Carney sought access to both — and one of her attorneys argued that Charters put together the binder specifically for her meeting with Carney. “(They) ‘concern’ or ‘pertain’ to Dr. Carney and her ongoing employment with Boise State University — and therefore should be produced to her,” J. Grady Hepworth wrote in a Sept. 5 filing.

Peterson, Boise State’s attorney, described the binder as a “receptacle” that also contained confidential documents concerning another faculty member. The Akerman report is an exempt personnel record from legal counsel, Boise State argued, and Carney received an “outcome notice” and investigative summary that provided her with the information that pertained to her.

On Sept. 10, the issue went before Scott, the judge assigned to the case. After hearing the dueling motions for summary judgment, Scott sided with Boise State. He said Carney was not entitled to attorney’s fees.
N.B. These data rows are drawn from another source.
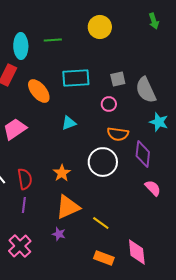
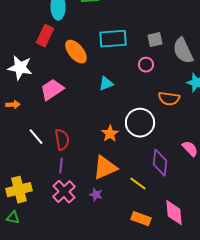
orange semicircle: (118, 134) -> (169, 99), moved
purple diamond: (143, 154) -> (160, 163), moved
orange star: (62, 173) -> (110, 134), moved
pink cross: (20, 246) -> (64, 192), moved

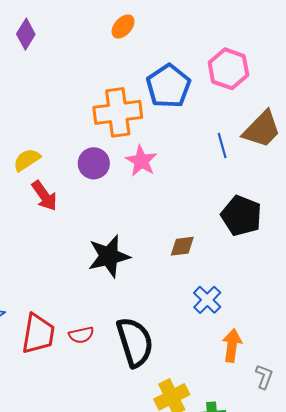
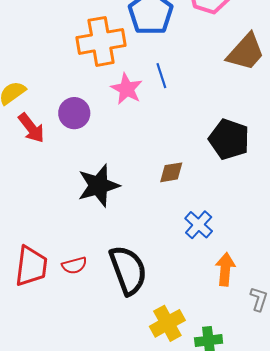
blue line: (222, 146) -> (161, 76), moved
purple circle: (94, 163) -> (74, 113), moved

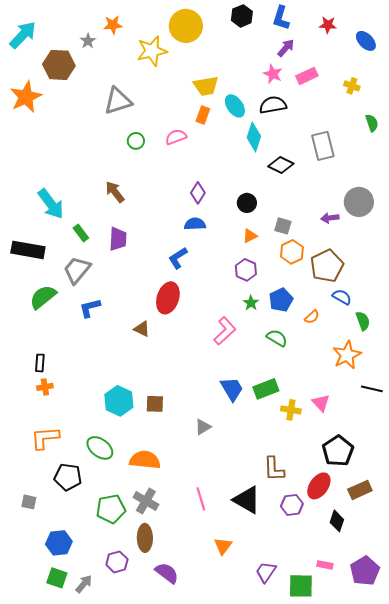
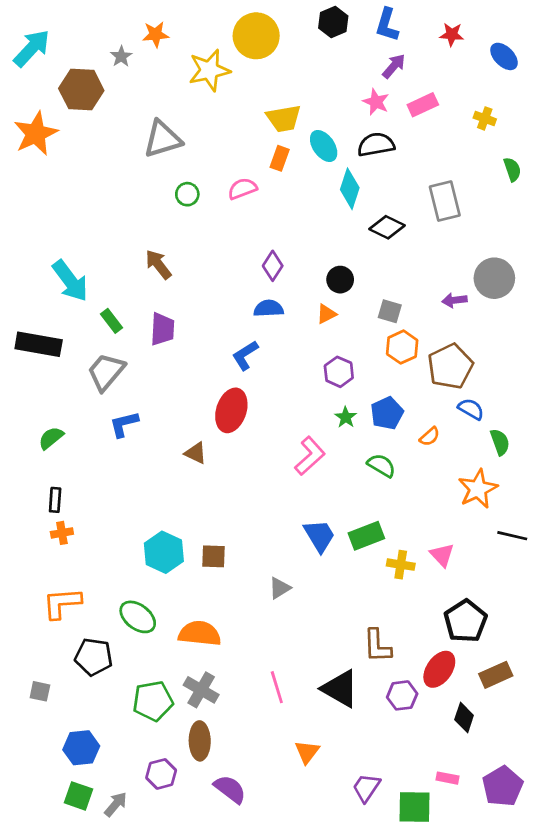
orange triangle: (250, 236) -> (326, 314), moved
green semicircle: (43, 297) -> (51, 438), moved, size x0.7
According to minutes from the 45-minute hearing, Scott also set aside the question of whether Boise State was entitled to collect attorney’s fees.

With the case now closed, it appears taxpayers will shoulder Boise State’s legal costs. However, it was important that to have the case addressed “in the best interest of the public we serve,” said Galbreaith, the university’s spokeswoman.

“Boise State University takes its responsibility to uphold the integrity and reputation of the institution seriously.”